Work task:
From the entries below, reproduce exactly the lines from the one with "Laufen zu halten?" through the one with "dari 11 lembaga memperkirakan surp", both included, without images.

■ ■ ■ ■

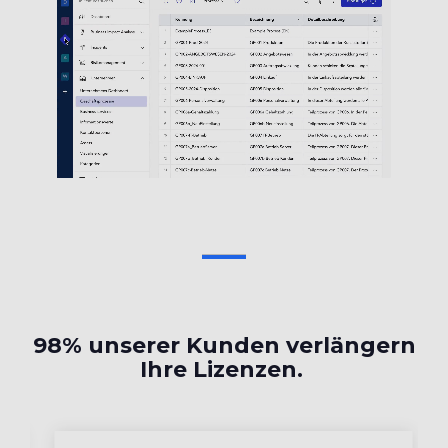
98% unserer Kunden verlängern
Ihre Lizenzen.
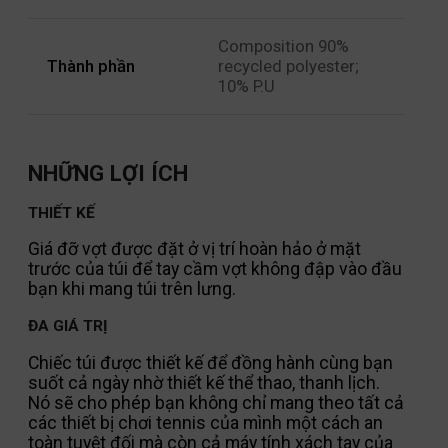
Composition 90%
Thành phần
recycled polyester;
10% P.U
NHỮNG LỢI ÍCH
THIẾT KẾ
Giá đỡ vợt được đặt ở vị trí hoàn hảo ở mặt
trước của túi để tay cầm vợt không đập vào đầu
bạn khi mang túi trên lưng.
ĐA GIÁ TRỊ
Chiếc túi được thiết kế để đồng hành cùng bạn
suốt cả ngày nhờ thiết kế thể thao, thanh lịch.
Nó sẽ cho phép bạn không chỉ mang theo tất cả
các thiết bị chơi tennis của mình một cách an
toàn tuyệt đối mà còn cả máy tính xách tay của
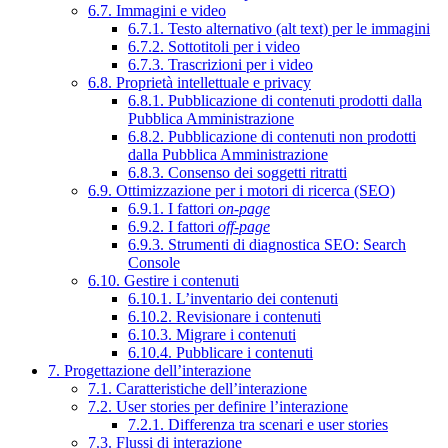
6.7. Immagini e video
6.7.1. Testo alternativo (alt text) per le immagini
6.7.2. Sottotitoli per i video
6.7.3. Trascrizioni per i video
6.8. Proprietà intellettuale e privacy
6.8.1. Pubblicazione di contenuti prodotti dalla
Pubblica Amministrazione
6.8.2. Pubblicazione di contenuti non prodotti
dalla Pubblica Amministrazione
6.8.3. Consenso dei soggetti ritratti
6.9. Ottimizzazione per i motori di ricerca (SEO)
6.9.1. I fattori
on-page
6.9.2. I fattori
off-page
6.9.3. Strumenti di diagnostica SEO: Search
Console
6.10. Gestire i contenuti
6.10.1. L’inventario dei contenuti
6.10.2. Revisionare i contenuti
6.10.3. Migrare i contenuti
6.10.4. Pubblicare i contenuti
7. Progettazione dell’interazione
7.1. Caratteristiche dell’interazione
7.2. User stories per definire l’interazione
7.2.1. Differenza tra scenari e user stories
7.3. Flussi di interazione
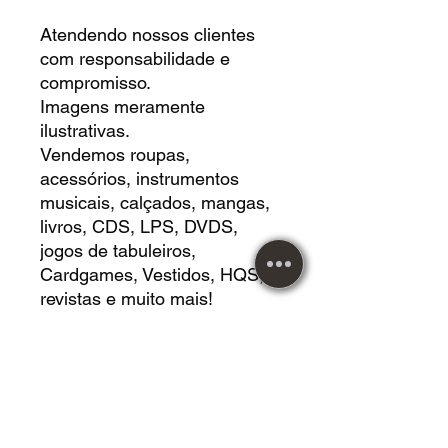
Atendendo nossos clientes
com responsabilidade e
compromisso.
Imagens meramente
ilustrativas.
Vendemos roupas,
acessórios, instrumentos
musicais, calçados, mangas,
livros, CDS, LPS, DVDS,
jogos de tabuleiros,
Cardgames, Vestidos, HQS,
revistas e muito mais!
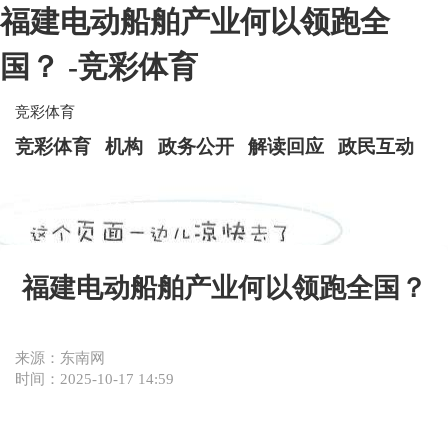
福建电动船舶产业何以领跑全
国？ -竞彩体育
竞彩体育
竞彩体育
机构
政务公开
解读回应
政民互动
福建电动船舶产业何以领跑全国？
来源：东南网
时间：2025-10-17 14:59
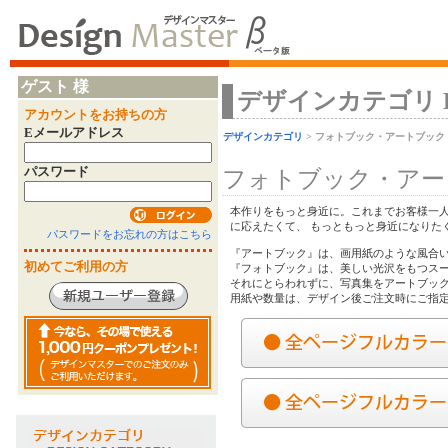
ゲスト 様
デザインカテゴリ Desi
アカウントをお持ちの方
Eメールアドレス
デザインカテゴリ
> フォトブック・アートブック
パスワード
フォトブック・アー
本作りをもっと身近に。これまでお客様一
に応えたくて、 もっともっと身近になりた
パスワードをお忘れの方はこちら
『アートブック』は、画用紙のような風合
初めてご利用の方
『フォトブック』は、美しい光沢をもつス
それにとらわれずに、写真集をアートブッ
用紙や数量は、デザイン後ご注文時にご指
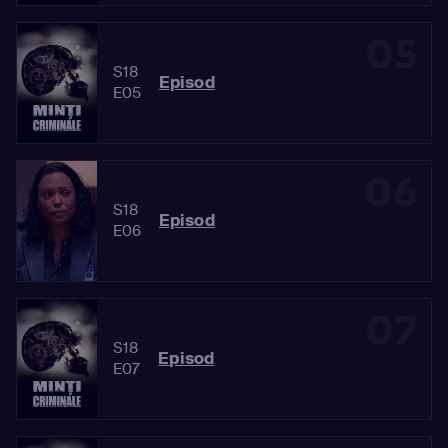
05
S18
Episod
E05
06
S18
Episod
E06
07
S18
Episod
E07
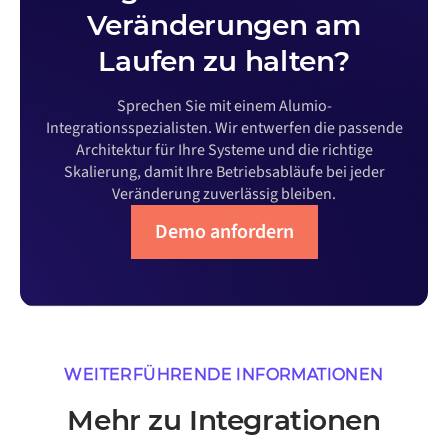
Veränderungen am
Laufen zu halten?
Sprechen Sie mit einem Alumio-
Integrationsspezialisten. Wir entwerfen die passende
Architektur für Ihre Systeme und die richtige
Skalierung, damit Ihre Betriebsabläufe bei jeder
Veränderung zuverlässig bleiben.
Demo anfordern
WEITERFÜHRENDE INFORMATIONEN
Mehr zu Integrationen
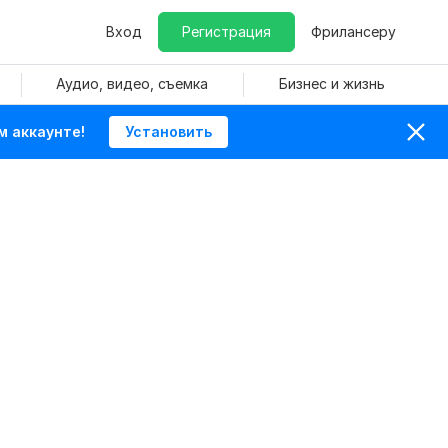
Вход
Регистрация
Фрилансеру
Аудио, видео, съемка
Бизнес и жизнь
м аккаунте!
Установить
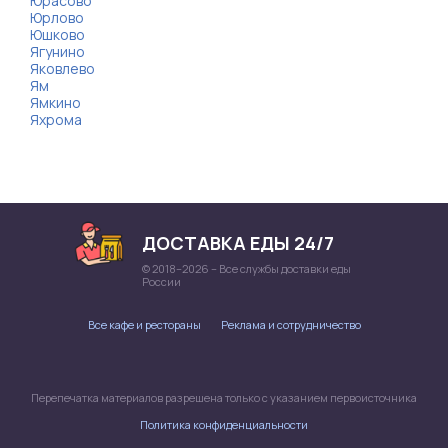
Юрасово
Юрлово
Юшково
Ягунино
Яковлево
Ям
Ямкино
Яхрома
ДОСТАВКА ЕДЫ 24/7
© 2018–2026 – Все службы доставки еды
России
Все кафе и рестораны
Реклама и сотрудничество
Перепечатка материалов разрешена только с указанием первоисточника
Политика конфиденциальности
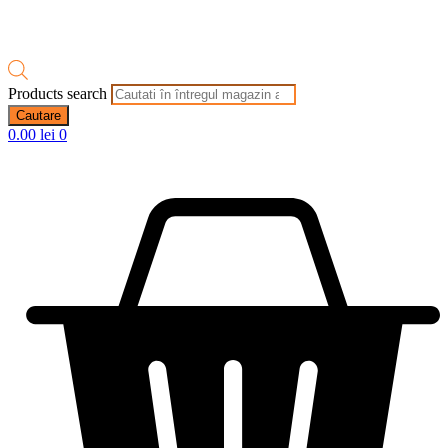
Products search
Cautare
0.00
lei
0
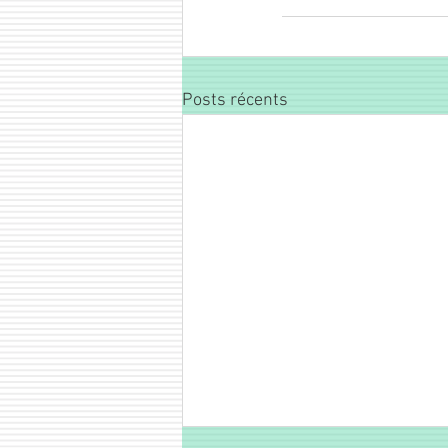
Posts récents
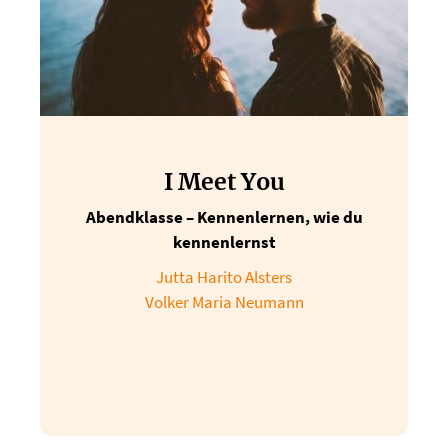
I Meet You
Abendklasse – Kennenlernen, wie du
kennenlernst
Jutta Harito Alsters
Volker Maria Neumann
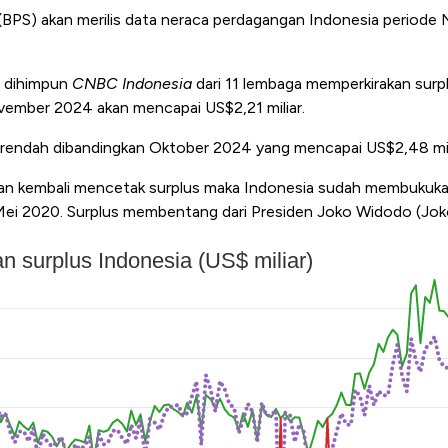
 (BPS) akan merilis data neraca perdagangan Indonesia period
 dihimpun
CNBC Indonesia
dari 11 lembaga memperkirakan surp
ember 2024 akan mencapai US$2,21 miliar.
h rendah dibandingkan Oktober 2024 yang mencapai US$2,48 mil
gan kembali mencetak surplus maka Indonesia sudah membukuka
Mei 2020. Surplus membentang dari Presiden Joko Widodo (Jok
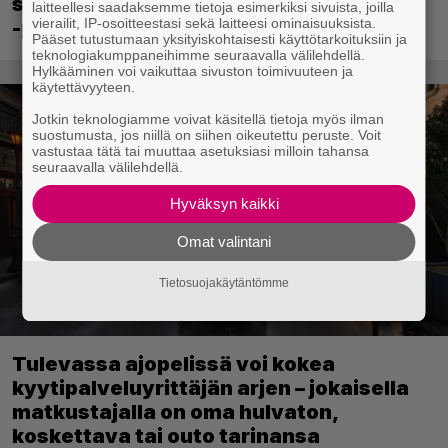
sekä merkittävä Ghost Recon Wildlands
laitteellesi saadaksemme tietoja esimerkiksi sivuista, joilla
vierailit, IP-osoitteestasi sekä laitteesi ominaisuuksista.
-päivitys
Pääset tutustumaan yksityiskohtaisesti käyttötarkoituksiin ja
teknologiakumppaneihimme seuraavalla välilehdellä.
Hylkääminen voi vaikuttaa sivuston toimivuuteen ja
käytettävyyteen.
Jotkin teknologiamme voivat käsitellä tietoja myös ilman
suostumusta, jos niillä on siihen oikeutettu peruste. Voit
vastustaa tätä tai muuttaa asetuksiasi milloin tahansa
seuraavalla välilehdellä.
Hyväksyn kaikki
Omat valintani
Tietosuojakäytäntömme
Tulevassa ajopelissä voi kokea
kyytipalveluyrittäjän arjen – jokaisella
matkustajalla on oma hulvaton,
koskettava tai outo tarinansa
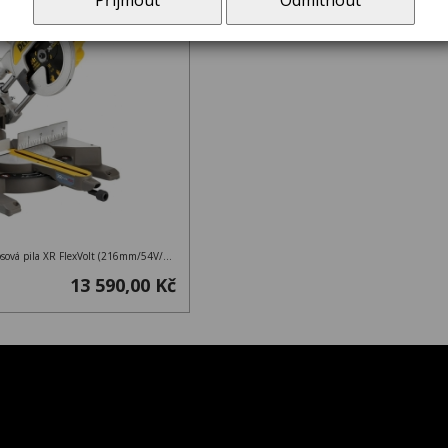
Přijmout
Odmítnout
DeWALT DCS777N Aku pokosová pila XR FlexVolt (216mm/54V/bez aku)
13 590,00 Kč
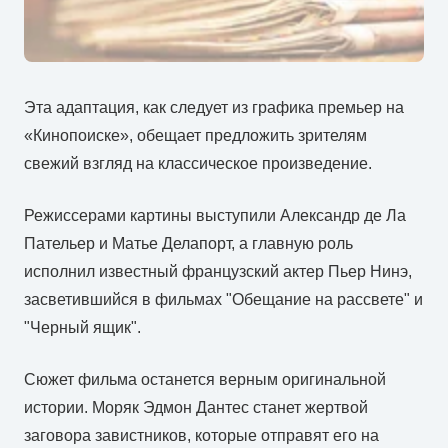
Эта адаптация, как следует из графика премьер на
«Кинопоиске», обещает предложить зрителям
свежий взгляд на классическое произведение.
Режиссерами картины выступили Александр де Ла
Пательер и Матье Делапорт, а главную роль
исполнил известный французский актер Пьер Нинэ,
засветившийся в фильмах "Обещание на рассвете" и
"Черный ящик".
Сюжет фильма останется верным оригинальной
истории. Моряк Эдмон Дантес станет жертвой
заговора завистников, которые отправят его на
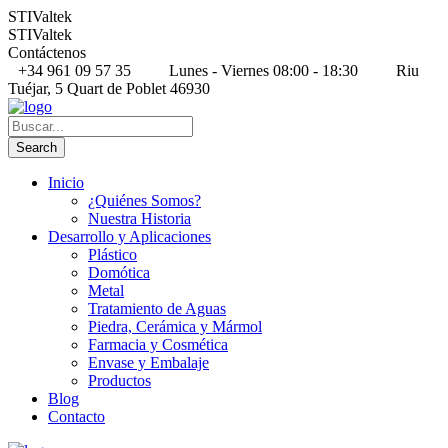
STIValtek
STIValtek
Contáctenos
+34 961 09 57 35
Lunes - Viernes 08:00 - 18:30
Riu
Tuéjar, 5 Quart de Poblet 46930
Inicio
¿Quiénes Somos?
Nuestra Historia
Desarrollo y Aplicaciones
Plástico
Domótica
Metal
Tratamiento de Aguas
Piedra, Cerámica y Mármol
Farmacia y Cosmética
Envase y Embalaje
Productos
Blog
Contacto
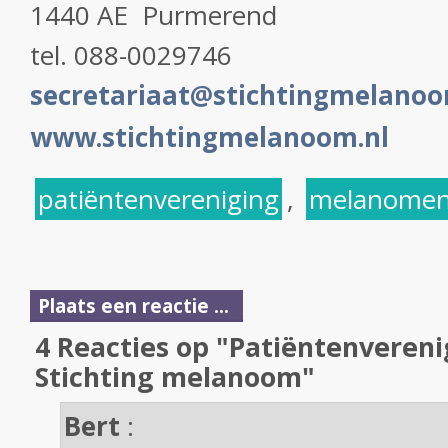
1440 AE Purmerend
tel. 088-0029746
secretariaat@stichtingmelanoo
www.stichtingmelanoom.nl
patiëntenvereniging
,
melanome
Plaats een reactie ...
4 Reacties op "Patiëntenveren
Stichting melanoom"
Bert
:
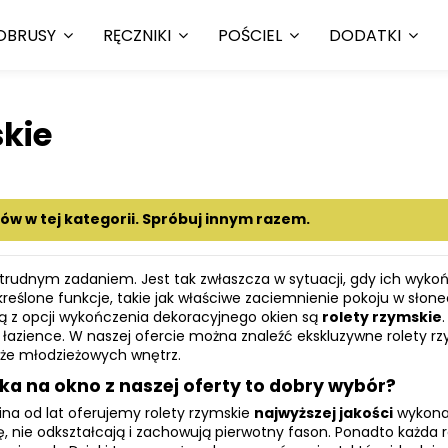
OBRUSY
RĘCZNIKI
POŚCIEL
DODATKI
kie
tów w tej kategorii. Spróbuj innym razem.
 trudnym zadaniem. Jest tak zwłaszcza w sytuacji, gdy ich wy
kreślone funkcje, takie jak właściwe zaciemnienie pokoju w sło
ną z opcji wykończenia dekoracyjnego okien są
rolety rzymskie
k i w łazience. W naszej ofercie można znaleźć ekskluzywne rolet
że młodzieżowych wnętrz.
ka na okno z naszej oferty to dobry wybór?
na od lat oferujemy rolety rzymskie
najwyższej jakości
wykonan
ę, nie odkształcają i zachowują pierwotny fason. Ponadto każda r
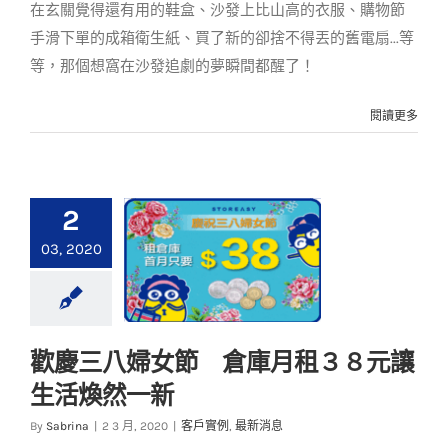
在玄關覺得還有用的鞋盒、沙發上比山高的衣服、購物節
手滑下單的成箱衛生紙、買了新的卻捨不得丟的舊電扇...等
等，那個想窩在沙發追劇的夢瞬間都醒了！
閱讀更多
2
03, 2020
歡慶三八婦女節 倉庫月租３８元讓
歡慶三八婦女節 倉
生活煥然一新
庫月租３８元讓生活
煥然一新
By
Sabrina
|
2 3 月, 2020
|
客戶實例
,
最新消息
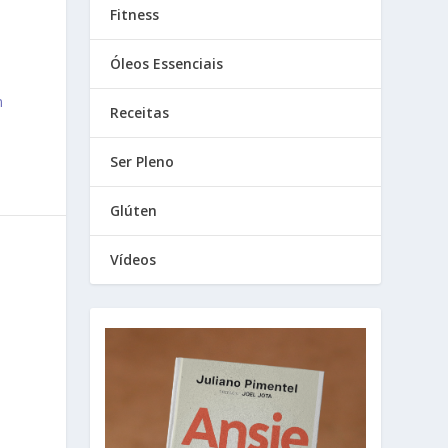
Fitness
Óleos Essenciais
m
Receitas
Ser Pleno
Glúten
Vídeos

■ ■ ■ ■

Task answer:
Laufen zu halten?
Sprechen Sie mit einem Alumio-
Integrationsspezialisten. Wir entwerfen die passende
Architektur für Ihre Systeme und die richtige
Skalierung, damit Ihre Betriebsabläufe bei jeder
Veränderung zuverlässig bleiben.
Demo anfordern
WEITERFÜHRENDE INFORMATIONEN
Mehr zu Integrationen
Вход
Регистрация
Фрилансеру
Аудио, видео, съемка
Бизнес и жизнь
м аккаунте!
Установить
Юрасово
Юрлово
Юшково
Ягунино
Яковлево
Ям
Ямкино
Яхрома
ДОСТАВКА ЕДЫ 24/7
© 2018–2026 – Все службы доставки еды
России
Все кафе и рестораны
Реклама и сотрудничество
Перепечатка материалов разрешена только с указанием первоисточника
Политика конфиденциальности
Products search
Cautare
0.00
lei
0
Posts récents
I Meet You
Abendklasse – Kennenlernen, wie du
kennenlernst
Jutta Harito Alsters
Volker Maria Neumann
 (BPS) akan merilis data neraca perdagangan Indonesia period
 dihimpun
CNBC Indonesia
dari 11 lembaga memperkirakan surp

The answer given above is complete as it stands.